Have you enjoyed the process of remastering the old catalog?

It's a bit nostalgic, and not so bad as I do very little of the actual work. Steven Wilson has done a lovely job with the remixing of Aqualung, and TAAB as well as the mixing of TAAB2. Strangely he has a wish to remix A Passion Play, which I've tried to ward him off of, but he seems intent on giving it a go.


An odd choice, but not surprising for Steven to key on that particular record. It's certainly not your most popular album, though there does seem to be a small but very loyal and, forgive the pun, passionate fan base for that record.

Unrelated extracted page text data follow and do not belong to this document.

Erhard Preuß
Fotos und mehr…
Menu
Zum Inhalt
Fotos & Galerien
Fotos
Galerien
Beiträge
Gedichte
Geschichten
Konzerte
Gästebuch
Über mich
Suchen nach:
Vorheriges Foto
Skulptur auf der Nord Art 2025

That doesn’t surprise me because there are always people who have a passion for all kinds of obscure or esoteric works. I've always suspected there a faction that embrace APP because they know most people don’t like it or don’t get it. I think it makes some of them feel a little elitist to be able to talk about or proclaim a strong affiliation with A Passion Play. I can certainly understand that, but I happen to be in agreement with the majority. It’s certainly not one of my favorites. A lot of work and effort it went into it in a very intense way, but it suffered from not having the humor or the overall vision that TAAB did. APP was very intense and very dark, and musically too extreme. And it's full of fucking saxophone! I really hate the saxophone. I don't know what possessed me to play that thing back then. So there's another reason I don’t care for it.


That’s interesting, since the saxophone was very prevalent for a while, particularly on one of my favorite albums, War Child.

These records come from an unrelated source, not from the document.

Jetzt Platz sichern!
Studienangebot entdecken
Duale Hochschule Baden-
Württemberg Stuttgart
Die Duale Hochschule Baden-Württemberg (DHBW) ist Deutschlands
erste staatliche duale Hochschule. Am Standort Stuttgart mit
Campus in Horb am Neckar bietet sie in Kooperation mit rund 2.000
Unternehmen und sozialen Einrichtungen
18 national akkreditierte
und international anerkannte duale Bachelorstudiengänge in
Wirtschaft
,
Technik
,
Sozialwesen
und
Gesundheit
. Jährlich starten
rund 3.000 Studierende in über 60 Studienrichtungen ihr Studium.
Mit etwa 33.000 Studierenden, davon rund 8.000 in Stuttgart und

I felt I had an obligation to learn it for some reason, the fingerings were much like the flute, but the sound is just awful, that honky vibrating waveform is just not pleasant to my ears. I had to give it up. So War Child was my last gasp on the saxophone, and good riddance.

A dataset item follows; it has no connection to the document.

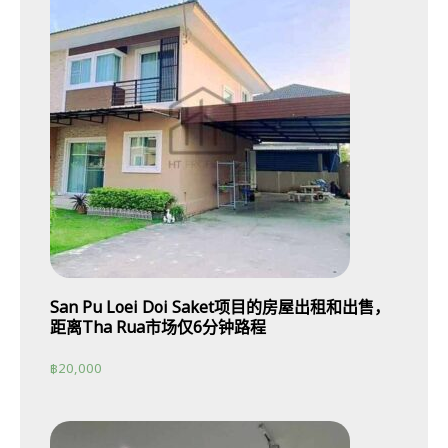
San Pu Loei Doi Saket项目的房屋出租和出售，
距离Tha Rua市场仅6分钟路程
฿
20,000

Some time ago you were lumped into the “progressive rock” genre, for obvious reasons. But does that label mean anything in particular to you?

I’m happy to be labeled that! I have no problem in terming what I work in as progressive rock. It’s a wonderful term, the best possible term really. And it puts you in the best sort of company. Broadly speaking, it’s music that seeks to reach out a bit and break the boundaries of other influences, but anchored within the rock genre. The problem I had is in the early ’70s it became this thing people called “prog rock.” So when it became known as prog rock, it became synonymous with bombastic, rather selfish and self-indulgent and rather arrogant excesses in some cases.  It’s the sort of thing we wanted to poke at in TAAB. This became part of the mechanism in contemporary music that drove a revival back to more stark and primitive styles of music -- the kind of aggressive, sort of homemade music that became punk rock in the ’70s.  It was a reaction to the more ornate and more complex music that was at the forefront of the world of rock at the time. So, prog rock got a bad name, but these days it kind of different. Progressive rock lives, breathes and is no longer the dirty word that it was. There’s a new generation of kids these days that are really into it and are embracing that music, and new music such as progressive metal and some of the really good new progressive bands. It’s actually a lot stronger right now than it has been for some 35 years. People in their teens an early twenties are really getting into it for the first time and that's a good thing.

Any surprises on the new tour?

Not for me! Plan on hearing the original TAAB and TAAB2 in their entirety, or close to it.

[Author’s Note: My thanks to Ian for graciously spending time with this longtime fan, and to Maddie and all at EMI & Chrysalis for arranging the interview.]